On January 6, 2023, Eisai received a major boost in its fight against Alzheimer’s disease (AD) after the U.S. Food and Drug Administration (FDA) granted accelerated approval for its lecanemab drug. In addition, Eisai has submitted a Supplemental Biologics License Application (sBLA) to the FDA for approval under the traditional pathway. To further its reach, Eisai has also initiated submission of data for a BLA in China to the National Medical Products Administration (NMPA) in December 2022. Finally, the company has plans to submit a marketing authorization application in Japan by the end of the first quarter 2023.
Eisai is taking the lead on the development and regulatory submissions of lecanemab, while jointly commercializing and promoting the product with Biogen, and maintaining final decision-making authority. Meanwhile, BioArctic has the right to commercialize the product in the Nordic region under certain conditions, and is now gearing up for commercialization there in partnership with Eisai.
BioArctic AB (publ) is pleased to announce the release of its new information, in compliance with the EU Market Abuse Regulation. This news was made public on January 11, 2023, at 00.30 a.m. CET and is sure to have a positive impact on the market.
INDICATION, DOSAGE AND ADMINISTRATION, AND IMPORTANT SAFETY INFORMATION IN THE U.S
INDICATION
LEQEMBI is an exciting new treatment for those with Alzheimer’s disease. It has been approved for patients with mild cognitive impairment or mild dementia, the population that it was tested in clinical trials. If you have been diagnosed with Alzheimer’s, LEQEMBI may be the perfect option for you – its approval is based on the reduction in amyloid beta plaques observed in patients who take it. To ensure that LEQEMBI continues to be a viable treatment option, further clinical trials are taking place to verify its clinical benefit.

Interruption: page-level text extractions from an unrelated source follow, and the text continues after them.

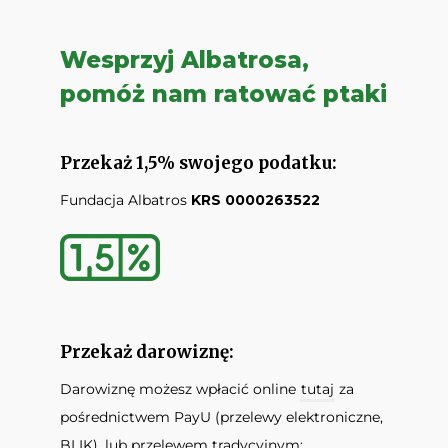
Wesprzyj Albatrosa,
pomóż nam ratować ptaki
Przekaż 1,5% swojego podatku:
Fundacja Albatros
KRS 0000263522
Przekaż darowiznę:
Darowiznę możesz wpłacić online
tutaj
za
pośrednictwem PayU (przelewy elektroniczne,
BLIK), lub przelewem tradycyjnym:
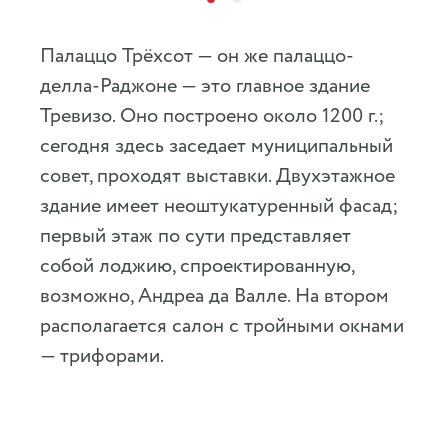
Палаццо Трёхсот — он же палаццо-
делла-Раджоне — это главное здание
Тревизо. Оно построено около 1200 г.;
сегодня здесь заседает муниципальный
совет, проходят выставки. Двухэтажное
здание имеет неоштукатуренный фасад;
первый этаж по сути представляет
собой лоджию, спроектированную,
возможно, Андреа да Валле. На втором
располагается салон с тройными окнами
— трифорами.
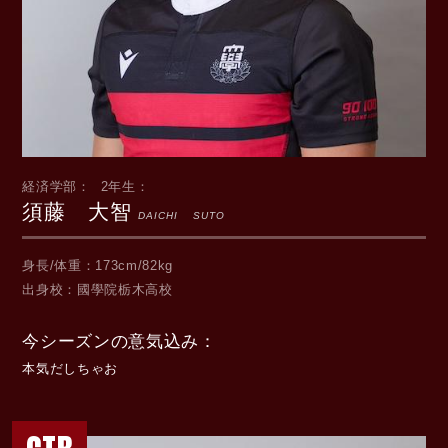
経済学部
2年生
須藤 大智
DAICHI SUTO
身長/体重
173cm/82kg
出身校
國學院栃木高校
今シーズンの意気込み
本気だしちゃお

IMPORTANT SAFETY INFORMATION
WARNINGS AND PRECAUTIONS
Amyloid Related Imaging Abnormalities
MRI studies of patients taking BACE inhibitors such as LEMQEMBI have revealed a worrying side effect: amyloid-related imaging abnormalities like ARIA-E and ARIA-H. ARIA-E can be seen as brain edema or sulcal effusions, while ARIA-H appears as microhemorrhage and superficial siderosis. Although usually asymptomatic, these conditions can cause serious and even life-threatening events like seizures and status epilepticus. Those affected may experience headaches, confusion, visual changes, dizziness, nausea, and difficulty with balance and movement. Thankfully, the symptoms associated with ARIA usually resolve over time.

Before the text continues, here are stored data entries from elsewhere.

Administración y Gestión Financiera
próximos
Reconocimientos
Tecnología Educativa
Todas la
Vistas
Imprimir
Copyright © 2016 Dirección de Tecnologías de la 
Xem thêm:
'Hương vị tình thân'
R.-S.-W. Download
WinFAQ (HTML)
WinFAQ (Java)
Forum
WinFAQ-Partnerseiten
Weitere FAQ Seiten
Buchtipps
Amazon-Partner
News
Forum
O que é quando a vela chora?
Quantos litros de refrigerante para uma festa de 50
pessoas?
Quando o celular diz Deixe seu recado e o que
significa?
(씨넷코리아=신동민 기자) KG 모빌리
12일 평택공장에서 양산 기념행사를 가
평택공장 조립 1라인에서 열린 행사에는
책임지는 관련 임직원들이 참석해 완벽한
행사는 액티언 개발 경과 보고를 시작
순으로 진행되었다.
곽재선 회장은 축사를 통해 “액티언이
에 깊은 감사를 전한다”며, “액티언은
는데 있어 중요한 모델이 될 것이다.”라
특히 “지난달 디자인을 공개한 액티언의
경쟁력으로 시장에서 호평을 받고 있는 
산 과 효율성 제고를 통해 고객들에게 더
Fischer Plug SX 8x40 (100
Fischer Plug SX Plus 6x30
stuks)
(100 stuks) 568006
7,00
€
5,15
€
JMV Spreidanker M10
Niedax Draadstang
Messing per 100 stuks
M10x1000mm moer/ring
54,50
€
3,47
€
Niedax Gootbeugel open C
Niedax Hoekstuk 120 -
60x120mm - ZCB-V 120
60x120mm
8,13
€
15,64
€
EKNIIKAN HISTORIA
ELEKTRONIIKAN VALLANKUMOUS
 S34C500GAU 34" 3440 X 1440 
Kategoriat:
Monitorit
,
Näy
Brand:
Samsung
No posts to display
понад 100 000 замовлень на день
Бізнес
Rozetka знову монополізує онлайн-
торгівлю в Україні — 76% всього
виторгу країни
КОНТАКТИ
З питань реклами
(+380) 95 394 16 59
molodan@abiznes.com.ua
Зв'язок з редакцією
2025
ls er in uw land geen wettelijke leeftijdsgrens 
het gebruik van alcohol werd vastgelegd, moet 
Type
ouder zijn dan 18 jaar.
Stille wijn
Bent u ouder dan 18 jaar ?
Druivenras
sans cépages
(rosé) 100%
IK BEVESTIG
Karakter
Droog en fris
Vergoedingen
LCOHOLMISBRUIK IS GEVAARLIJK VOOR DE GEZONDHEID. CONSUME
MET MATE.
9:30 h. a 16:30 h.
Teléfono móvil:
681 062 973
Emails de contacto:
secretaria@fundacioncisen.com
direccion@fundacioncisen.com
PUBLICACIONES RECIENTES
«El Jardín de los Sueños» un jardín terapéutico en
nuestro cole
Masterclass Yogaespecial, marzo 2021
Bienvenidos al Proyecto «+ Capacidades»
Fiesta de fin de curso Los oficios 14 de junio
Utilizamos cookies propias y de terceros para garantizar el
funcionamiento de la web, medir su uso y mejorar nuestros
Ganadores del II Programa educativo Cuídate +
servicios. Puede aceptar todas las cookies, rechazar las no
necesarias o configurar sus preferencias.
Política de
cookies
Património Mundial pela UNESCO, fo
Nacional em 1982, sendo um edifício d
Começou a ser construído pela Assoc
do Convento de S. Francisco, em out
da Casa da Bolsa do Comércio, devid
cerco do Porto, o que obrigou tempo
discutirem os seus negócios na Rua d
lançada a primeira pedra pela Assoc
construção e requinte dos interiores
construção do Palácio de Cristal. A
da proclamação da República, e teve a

ARIA monitoring and dose management guidelines
- Before beginning treatment with LEQEMBI, it is essential to obtain recent brain magnetic resonance imaging (MRI) within the last year. An MRI should be obtained prior to the 5th, 7th, and 14th infusions to ensure the best possible outcomes.
- The decision on how to dose patients with ARIA-E and ARIA-H should be based on their clinical symptoms and radiographic severity. Depending on the severity of ARIA, clinicians should use their clinical judgment to decide whether to continue dosing, keep up treatment, or permanently discontinue LEQEMBI.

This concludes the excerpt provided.